START EXCERPTED DATA

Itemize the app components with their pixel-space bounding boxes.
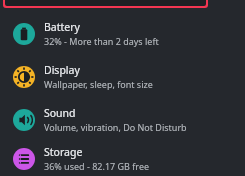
staticText: 32% - More than 2 days left	[44, 35, 159, 47]
staticText: Storage	[44, 145, 83, 159]
staticText: 36% used - 82.17 GB free	[44, 160, 150, 172]
other: Display	[13, 66, 35, 88]
staticText: Sound	[44, 106, 76, 120]
button[interactable]: Sound	[0, 98, 245, 141]
other: Storage	[13, 148, 35, 170]
button[interactable]: Storage	[0, 141, 245, 176]
button[interactable]: Display	[0, 55, 245, 98]
staticText: Battery	[44, 20, 80, 34]
staticText: Wallpaper, sleep, font size	[44, 78, 153, 90]
staticText: Display	[44, 63, 80, 77]
button[interactable]: Battery	[0, 12, 245, 55]
other: Sound	[13, 109, 35, 131]
staticText: Volume, vibration, Do Not Disturb	[44, 121, 187, 133]
other: Battery	[13, 23, 35, 45]
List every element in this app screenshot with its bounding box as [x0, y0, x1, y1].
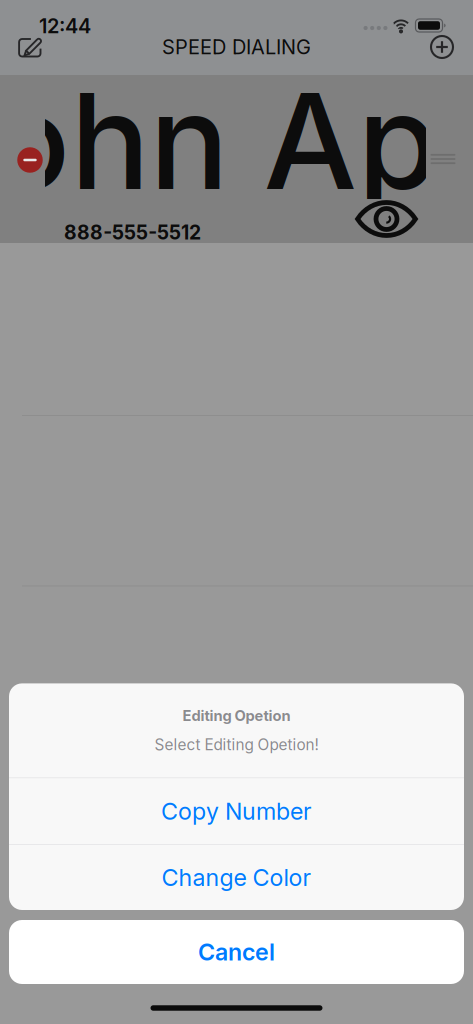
staticText: 12:44: [39, 14, 91, 38]
button[interactable]: Add contact: [420, 28, 464, 66]
staticText: Select Editing Opetion!: [154, 736, 318, 754]
staticText: 888-555-5512: [64, 221, 201, 244]
button[interactable]: Change Color: [9, 845, 464, 910]
staticText: Cancel: [198, 938, 275, 966]
staticText: John Apple: [0, 61, 473, 221]
staticText: Copy Number: [161, 797, 312, 825]
button[interactable]: Delete contact: [17, 147, 43, 173]
button[interactable]: Edit: [8, 29, 52, 67]
staticText: Change Color: [162, 863, 312, 892]
staticText: SPEED DIALING: [162, 35, 311, 59]
button[interactable]: Cancel: [9, 920, 464, 984]
button[interactable]: Copy Number: [9, 778, 464, 844]
staticText: Editing Opetion: [182, 707, 290, 724]
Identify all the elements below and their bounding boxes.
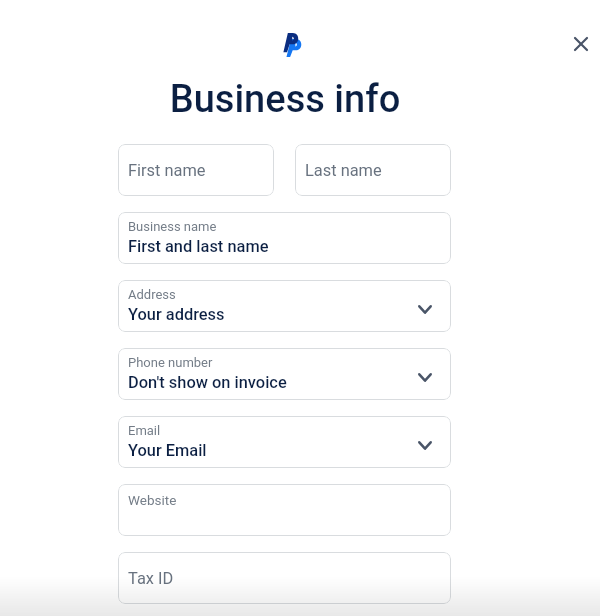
staticText: Website [128, 492, 177, 508]
staticText: Last name [305, 161, 382, 180]
staticText: Phone number [128, 355, 213, 370]
button[interactable]: Email [118, 416, 451, 468]
staticText: First and last name [128, 237, 269, 256]
button[interactable]: Close [564, 27, 598, 61]
button[interactable]: Expand Email [413, 433, 437, 457]
button[interactable]: First name [118, 144, 274, 196]
staticText: Business info [0, 77, 570, 122]
staticText: Your Email [128, 441, 207, 460]
staticText: Don't show on invoice [128, 373, 287, 392]
staticText: Tax ID [128, 569, 174, 588]
staticText: Address [128, 287, 176, 302]
button[interactable]: Business name [118, 212, 451, 264]
button[interactable]: Expand Phone number [413, 365, 437, 389]
staticText: Business name [128, 219, 217, 234]
staticText: Your address [128, 305, 225, 324]
button[interactable]: Expand Address [413, 297, 437, 321]
staticText: First name [128, 161, 206, 180]
button[interactable]: Last name [295, 144, 451, 196]
button[interactable]: Website [118, 484, 451, 536]
button[interactable]: Tax ID [118, 552, 451, 604]
button[interactable]: Address [118, 280, 451, 332]
staticText: Email [128, 423, 161, 438]
button[interactable]: Phone number [118, 348, 451, 400]
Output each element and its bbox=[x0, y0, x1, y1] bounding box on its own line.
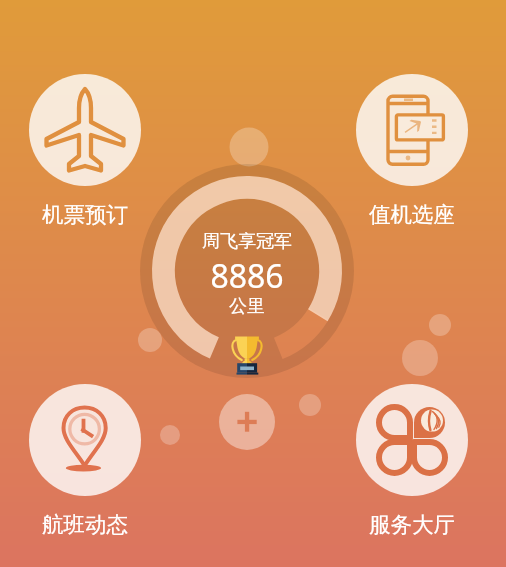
staticText: 公里 bbox=[229, 295, 265, 318]
staticText: 服务大厅 bbox=[337, 511, 487, 567]
staticText: 航班动态 bbox=[10, 511, 160, 567]
staticText: 值机选座 bbox=[337, 201, 487, 567]
button[interactable]: 服务大厅 bbox=[356, 384, 468, 496]
button[interactable]: 机票预订 bbox=[29, 74, 141, 186]
button[interactable]: 值机选座 bbox=[356, 74, 468, 186]
staticText: 机票预订 bbox=[10, 201, 160, 567]
button[interactable]: 航班动态 bbox=[29, 384, 141, 496]
staticText: 8886 bbox=[210, 254, 284, 298]
staticText: 周飞享冠军 bbox=[202, 230, 292, 253]
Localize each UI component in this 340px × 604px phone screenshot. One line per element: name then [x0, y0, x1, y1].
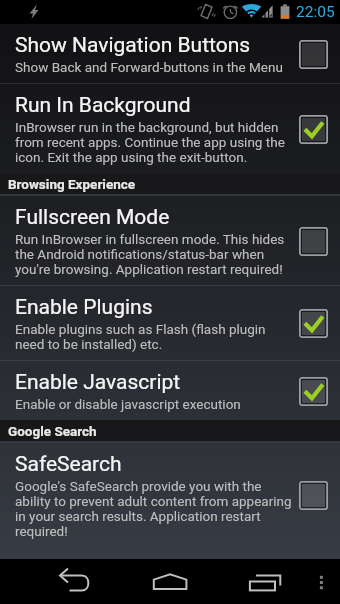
button[interactable]: Run In Background — [0, 84, 340, 173]
button[interactable]: Toggle setting — [298, 226, 328, 256]
staticText: Enable or disable javascript execution — [15, 397, 241, 412]
staticText: Show Back and Forward-buttons in the Men… — [15, 60, 283, 75]
staticText: SafeSearch — [15, 451, 122, 476]
button[interactable]: Home — [122, 559, 217, 604]
staticText: Run InBrowser in fullscreen mode. This h… — [15, 232, 292, 277]
staticText: InBrowser run in the background, but hid… — [15, 120, 292, 165]
staticText: Google's SafeSearch provide you with the… — [15, 479, 292, 539]
staticText: Google Search — [8, 423, 97, 439]
staticText: Run In Background — [15, 92, 191, 117]
button[interactable]: More options — [305, 559, 340, 604]
button[interactable]: Toggle setting — [298, 480, 328, 510]
staticText: Enable Javascript — [15, 369, 181, 394]
button[interactable]: SafeSearch — [0, 443, 340, 547]
button[interactable]: Back — [0, 559, 122, 604]
button[interactable]: Enable Plugins — [0, 286, 340, 360]
staticText: Browsing Experience — [8, 176, 136, 192]
button[interactable]: Toggle setting — [298, 308, 328, 338]
staticText: Enable plugins such as Flash (flash plug… — [15, 322, 292, 352]
button[interactable]: Fullscreen Mode — [0, 196, 340, 285]
button[interactable]: Recent apps — [217, 559, 305, 604]
button[interactable]: Toggle setting — [298, 39, 328, 69]
button[interactable]: Toggle setting — [298, 114, 328, 144]
staticText: Fullscreen Mode — [15, 204, 170, 229]
button[interactable]: Show Navigation Buttons — [0, 24, 340, 83]
staticText: Show Navigation Buttons — [15, 32, 251, 57]
staticText: 22:05 — [296, 3, 335, 21]
button[interactable]: Toggle setting — [298, 376, 328, 406]
staticText: Enable Plugins — [15, 294, 153, 319]
button[interactable]: Enable Javascript — [0, 361, 340, 420]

END EXCERPTED DATA

• **EXERCISE DIRECTIONS**
Check each line above for the string "their", then copy the ones that have it.

• **WORKED SOLUTION**
Itemize the app components with their pixel-space bounding boxes.
Identify all the elements below and their bounding boxes.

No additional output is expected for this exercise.